South Africa is bursting with creativity but the cost of formal training in industries like filmmaking or even web design often means that young people miss out on opportunities to learn.
This is something that Digital Lab Africa (DLA), an initiative by the French Embassy and the French Institute in South Africa aims to address with their latest initiative.
Erika Denis, Digital Lab Africa Director says: “The very idea of DLA is to incubate next-gen creative talent by offering them a springboard to accelerate their projects with the support and expertise of DLA partners.
“What we are trying to achieve is to create a real network and allow those projects to get ready to go to market and to get strong visibility internationally — not only in the French market.”
To do it, they are partnering with French and Sub-Saharan key players from creative industries such as Triggerfish Animation studio or European channel ARTE.
The programme, which was launched last year, attracted just over 500 entries from 30 African countries.
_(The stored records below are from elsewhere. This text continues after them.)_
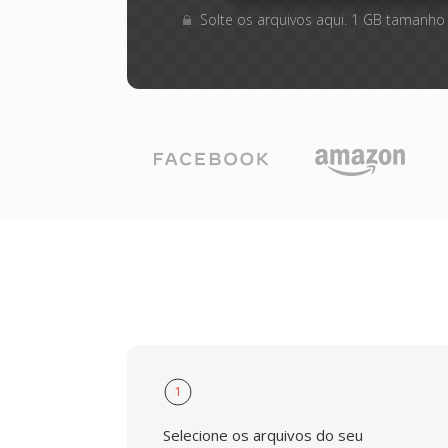
Solte os arquivos aqui. 1 GB tamanho
1
Selecione os arquivos do seu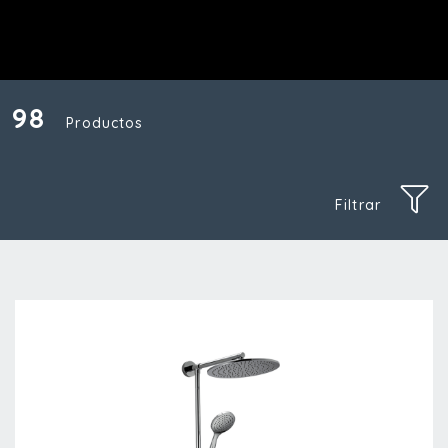
98
Productos
Filtrar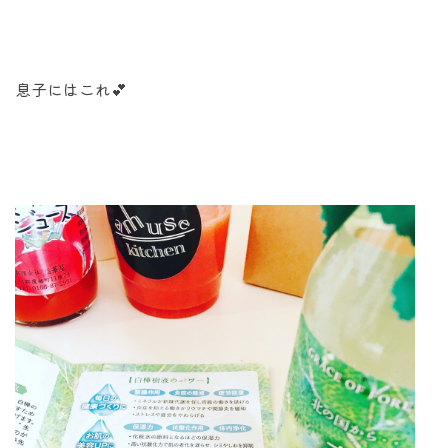
息子にはこれ💕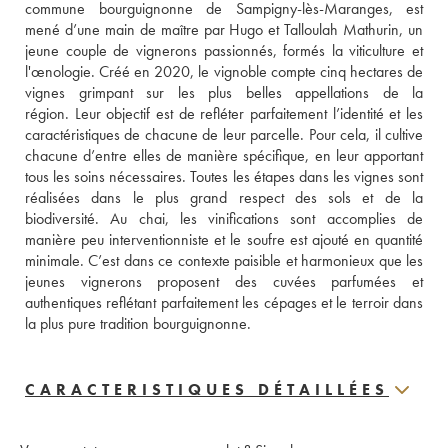
commune bourguignonne de Sampigny-lès-Maranges, est 
mené d’une main de maître par Hugo et Talloulah Mathurin, un 
jeune couple de vignerons passionnés, formés la viticulture et 
l'œnologie. Créé en 2020, le vignoble compte cinq hectares de 
vignes grimpant sur les plus belles appellations de la 
région. Leur objectif est de refléter parfaitement l’identité et les 
caractéristiques de chacune de leur parcelle. Pour cela, il cultive 
chacune d’entre elles de manière spécifique, en leur apportant 
tous les soins nécessaires. Toutes les étapes dans les vignes sont 
réalisées dans le plus grand respect des sols et de la 
biodiversité. Au chai, les vinifications sont accomplies de 
manière peu interventionniste et le soufre est ajouté en quantité 
minimale. C’est dans ce contexte paisible et harmonieux que les 
jeunes vignerons proposent des cuvées parfumées et 
authentiques reflétant parfaitement les cépages et le terroir dans 
la plus pure tradition bourguignonne.
CARACTERISTIQUES DÉTAILLÉES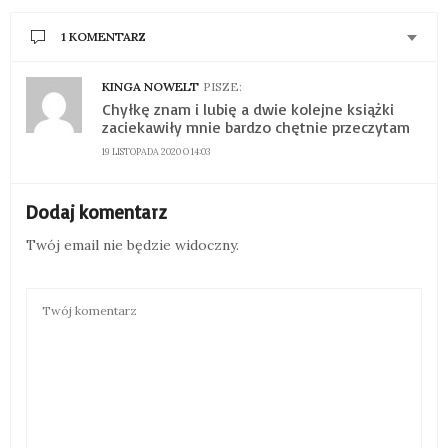
1 KOMENTARZ
KINGA NOWELT
PISZE:
Chyłkę znam i lubię a dwie kolejne książki
zaciekawiły mnie bardzo chętnie przeczytam
19 LISTOPADA 2020 O 14:03
Dodaj komentarz
Twój email nie będzie widoczny.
“The DLA’s second edition will award 10 projects in the categories of virtual reality, web creation, digital music, video games and animation.
“Each of the selected projects will have both French and African mentorship, so that they’ll be able to benefit from the expertise of two different ecosystems. Alongside DLA mentorship programme, the 10 winning projects will have the opportunity to be immersed in those ecosystems thanks to residence programmes within digital clusters and participation in benchmark events both in France and the Sub-Saharan African region. The expected outcome of the DLA incubation programme is market-ready content showcasing African creativity.”
One of last year’s participants is Yetunde Dada who won in the VR category along with her co-producer Shariffa Ali.
Dada said the mentorship allowed her to think more broadly about her concept and to make it more solid. “Then, it was an amazing experience getting incubated at the Nurserie, in Paris.”
The space also gave her access to people within the industry to help grow her network. “Antoine Cayrol [Okio Studios], who became our producer because he liked our project so much, is an example of this.”
Denis says that beyond the incubation phase of the project, which will take place in France and in Sub-Saharan African region, they will also organise other initiatives to explore the new ways of storytelling.
“For instance, DLA organised the 1st South African 48h Virtual Reality Film Jam. From 24 to 27 October 2017, 12 selected participants learnt how to write, shoot, edit and distribute a cinematic VR experience in less than 48 hours, with the help of French and South African mentors. The Jam was part of the Wonda VR Jam Tour, that covers all continents and aims at empowering a diverse community of creatives to explore the future of cinema in VR.”
Applications for this year’s programme close on February 25 and you can access more info on the DLA website.